気になるインタビューやレビュー記事はURLだけまとめておいて、公式サイトも確認せず、鑑賞前に観たのは予告映像を一度きり。あとは原作を上巻だけ読んだくらい。ほぼ頭空っぽにして行ってきた。

だからかもしれない。冒頭に書いたように作品世界に惹き込まれ、どことなくゆったりと感じられるキャラクターたちの一挙手一投足を追いかけ続け、笑って、泣いて、痛くて、あったかくて──気づけば、2時間が過ぎていた。本気で時間を忘れるほどに見入っていたらしい。びっくり。

 

“すずさん”以外の何者でもない、のんさんワールドへの誘い

とりあえず、知らない人は四の五の言わず、まずは予告を観ていただきたい。

で、少しでも「おっ?」と気にかかる、観てみたいと思えるポイントがあったら、その足で劇場へレッツラゴー。実際に観た人があれこれと感想を語ることはできるけれど、本作に限ってはおそらく、言外の魅力があまりに多すぎるし大きすぎるんじゃないかと。「ガルパンはいいぞ」的な。

そのひとつが、主人公・北條すずの声を担当する、のん(能年玲奈)*4さんの演技。普段の自分はドラマも邦画もあまり観ないため、彼女の演技を“聴く”のは初めてだったのですが──いや、本当にこれがマジでパねぇほどに本気でしっくりきて最高っす。己の語彙不足を悲しむレベル。

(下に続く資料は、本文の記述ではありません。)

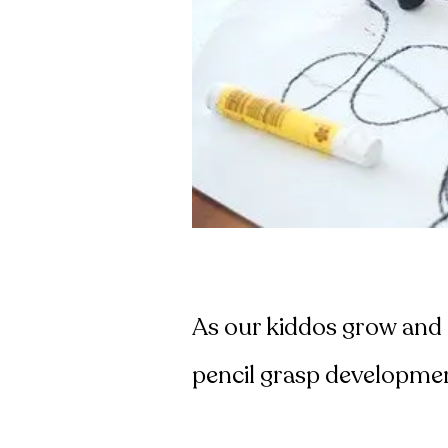
As our kiddos grow and d
pencil grasp developme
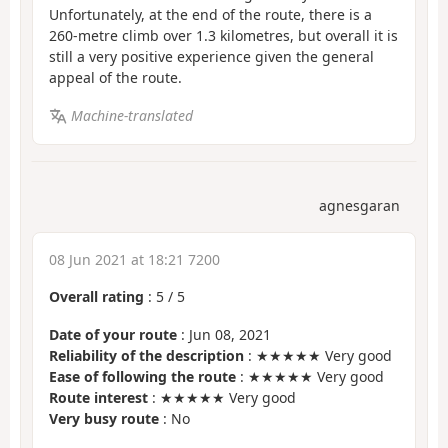
Unfortunately, at the end of the route, there is a
260-metre climb over 1.3 kilometres, but overall it is
still a very positive experience given the general
appeal of the route.
Machine-translated
agnesgaran
08 Jun 2021 at 18:21 7200
Overall rating
:
5
/
5
Date of your route
: Jun 08, 2021
Reliability of the description
: ★★★★★ Very good
Ease of following the route
: ★★★★★ Very good
Route interest
: ★★★★★ Very good
Very busy route
: No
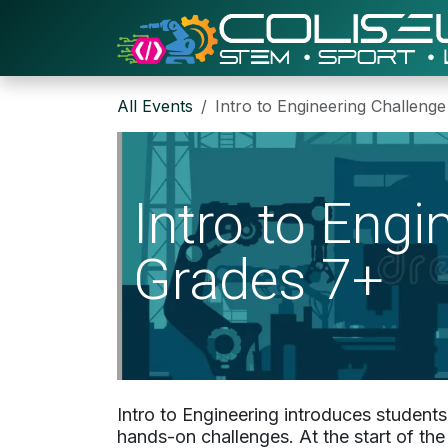
Skip to Content
All Events
Intro to Engineering Challeng
Intro to Eng
Grades 7+
Intro to Engineering introduces student
hands-on challenges. At the start of th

物語がほぼ彼女の視点・モノローグで進行していくため、120分間全力で「スーパーのんさんボイスタイム!」になっており、それだけでもう幸せを感じられるくらい。声がかわいいとか演技がうまいとかじゃなくて、とにかくしっくりくるし、聴いていて落ち着く。ホッとするのです。

映画『この世界の片隅に』 PV 予告
『この世界の片隅に』本予告 - YouTube

声優初挑戦ということで若干のたどたどしさを感じる部分はあるものの、全体を通して聴けばそれも違和感のない程度。そうでもなければ、個人的にもあれほど作品に没入できなかっただろうし、映画の印象それ自体が変わっていた可能性すらある。

彼女はすべからく “すずさん” だったし、演技がどうのとか広島弁のイントネーションがどうのというレベルを越えて「あ、すずさんだ」としか思えなかった。上巻しか読んでいないにも関わらず。このあと中下巻を読んだら、間違いなくのんさんボイスで脳内再生される。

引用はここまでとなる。